◆ ABOUT THIS TASK:
Exactly as they appear, transcribe the entries and skip any pictures.

DATA EXTRACT Block Start

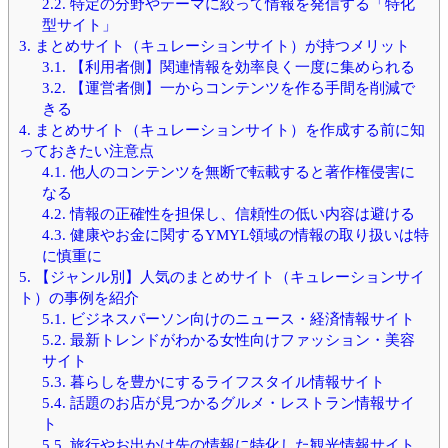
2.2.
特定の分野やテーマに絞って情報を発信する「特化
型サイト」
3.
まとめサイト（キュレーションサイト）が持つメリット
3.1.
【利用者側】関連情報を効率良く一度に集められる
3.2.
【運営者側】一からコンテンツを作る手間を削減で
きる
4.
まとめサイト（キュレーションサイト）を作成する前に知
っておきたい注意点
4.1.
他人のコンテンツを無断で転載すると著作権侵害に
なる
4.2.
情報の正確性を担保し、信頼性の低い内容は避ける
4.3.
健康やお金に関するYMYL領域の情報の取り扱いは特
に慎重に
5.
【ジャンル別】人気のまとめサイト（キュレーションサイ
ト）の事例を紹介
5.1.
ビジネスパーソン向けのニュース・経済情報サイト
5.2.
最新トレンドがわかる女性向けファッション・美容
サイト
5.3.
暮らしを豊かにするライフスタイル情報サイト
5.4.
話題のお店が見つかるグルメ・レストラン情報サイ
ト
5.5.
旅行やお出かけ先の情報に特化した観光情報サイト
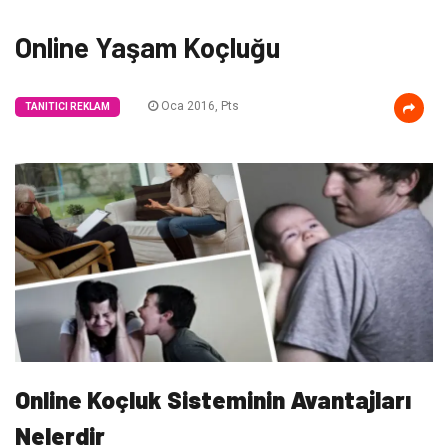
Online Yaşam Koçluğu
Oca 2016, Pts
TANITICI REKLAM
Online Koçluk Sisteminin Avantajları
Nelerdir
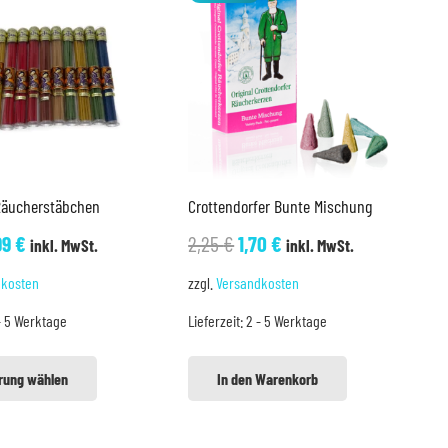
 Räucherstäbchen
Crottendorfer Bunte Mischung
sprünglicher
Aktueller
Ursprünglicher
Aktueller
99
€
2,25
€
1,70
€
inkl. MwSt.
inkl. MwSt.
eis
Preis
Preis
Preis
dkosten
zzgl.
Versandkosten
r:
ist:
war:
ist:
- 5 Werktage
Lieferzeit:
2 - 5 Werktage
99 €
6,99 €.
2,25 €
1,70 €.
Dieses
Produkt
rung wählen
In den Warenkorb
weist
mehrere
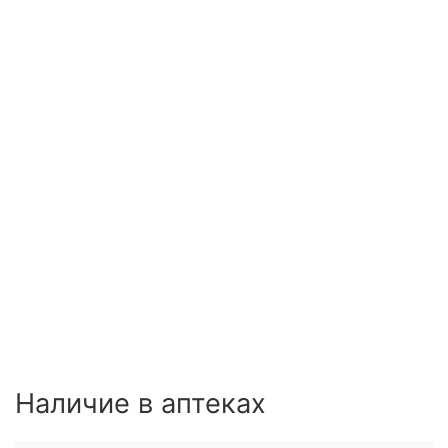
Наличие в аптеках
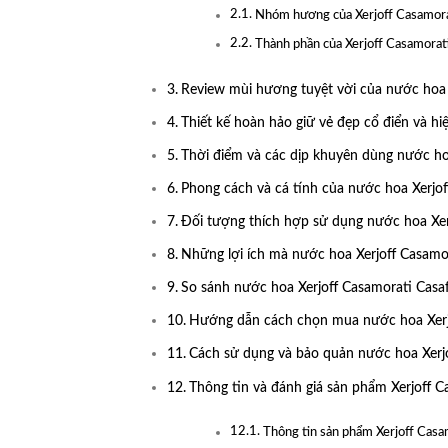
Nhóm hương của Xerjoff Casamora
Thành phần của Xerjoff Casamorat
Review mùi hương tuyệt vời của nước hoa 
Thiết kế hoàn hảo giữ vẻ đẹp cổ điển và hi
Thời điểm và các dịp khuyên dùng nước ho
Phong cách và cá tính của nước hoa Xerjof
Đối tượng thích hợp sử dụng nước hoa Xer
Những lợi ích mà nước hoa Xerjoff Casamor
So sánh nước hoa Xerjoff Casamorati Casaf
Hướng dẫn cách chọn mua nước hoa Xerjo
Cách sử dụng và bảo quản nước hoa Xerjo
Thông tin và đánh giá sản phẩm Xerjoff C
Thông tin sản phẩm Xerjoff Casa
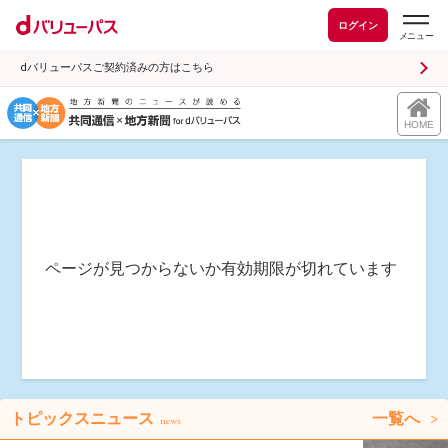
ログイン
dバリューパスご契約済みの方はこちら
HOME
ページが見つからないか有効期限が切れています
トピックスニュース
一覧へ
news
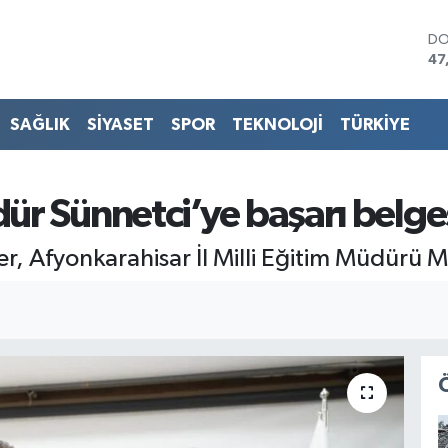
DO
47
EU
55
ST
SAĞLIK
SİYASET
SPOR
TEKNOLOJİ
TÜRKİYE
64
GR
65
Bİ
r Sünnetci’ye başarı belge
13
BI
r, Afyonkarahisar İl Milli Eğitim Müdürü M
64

DATA EXTRACT Block End

◆ ANSWER TO THIS TASK:
2.2.
特定の分野やテーマに絞って情報を発信する「特化
型サイト」
3.
まとめサイト（キュレーションサイト）が持つメリット
3.1.
【利用者側】関連情報を効率良く一度に集められる
3.2.
【運営者側】一からコンテンツを作る手間を削減で
きる
4.
まとめサイト（キュレーションサイト）を作成する前に知
っておきたい注意点
4.1.
他人のコンテンツを無断で転載すると著作権侵害に
なる
4.2.
情報の正確性を担保し、信頼性の低い内容は避ける
4.3.
健康やお金に関するYMYL領域の情報の取り扱いは特
に慎重に
5.
【ジャンル別】人気のまとめサイト（キュレーションサイ
ト）の事例を紹介
5.1.
ビジネスパーソン向けのニュース・経済情報サイト
5.2.
最新トレンドがわかる女性向けファッション・美容
サイト
5.3.
暮らしを豊かにするライフスタイル情報サイト
5.4.
話題のお店が見つかるグルメ・レストラン情報サイ
ト
5.5.
旅行やお出かけ先の情報に特化した観光情報サイト
Online Yaşam Koçluğu
Oca 2016, Pts
TANITICI REKLAM
Online Koçluk Sisteminin Avantajları
Nelerdir
 Räucherstäbchen
Crottendorfer Bunte Mischung
sprünglicher
Aktueller
Ursprünglicher
Aktueller
99
€
2,25
€
1,70
€
inkl. MwSt.
inkl. MwSt.
eis
Preis
Preis
Preis
dkosten
zzgl.
Versandkosten
r:
ist:
war:
ist:
- 5 Werktage
Lieferzeit:
2 - 5 Werktage
99 €
6,99 €.
2,25 €
1,70 €.
Dieses
Produkt
rung wählen
In den Warenkorb
weist
mehrere
Наличие в аптеках
Nhóm hương của Xerjoff Casamora
Thành phần của Xerjoff Casamorat
Review mùi hương tuyệt vời của nước hoa 
Thiết kế hoàn hảo giữ vẻ đẹp cổ điển và hi
Thời điểm và các dịp khuyên dùng nước ho
Phong cách và cá tính của nước hoa Xerjof
Đối tượng thích hợp sử dụng nước hoa Xer
Những lợi ích mà nước hoa Xerjoff Casamor
So sánh nước hoa Xerjoff Casamorati Casaf
Hướng dẫn cách chọn mua nước hoa Xerjo
Cách sử dụng và bảo quản nước hoa Xerjo
Thông tin và đánh giá sản phẩm Xerjoff C
Thông tin sản phẩm Xerjoff Casa
ログイン
dバリューパスご契約済みの方はこちら
HOME
ページが見つからないか有効期限が切れています
トピックスニュース
一覧へ
news
DO
47
EU
55
ST
SAĞLIK
SİYASET
SPOR
TEKNOLOJİ
TÜRKİYE
64
GR
65
Bİ
r Sünnetci’ye başarı belge
13
BI
r, Afyonkarahisar İl Milli Eğitim Müdürü M
64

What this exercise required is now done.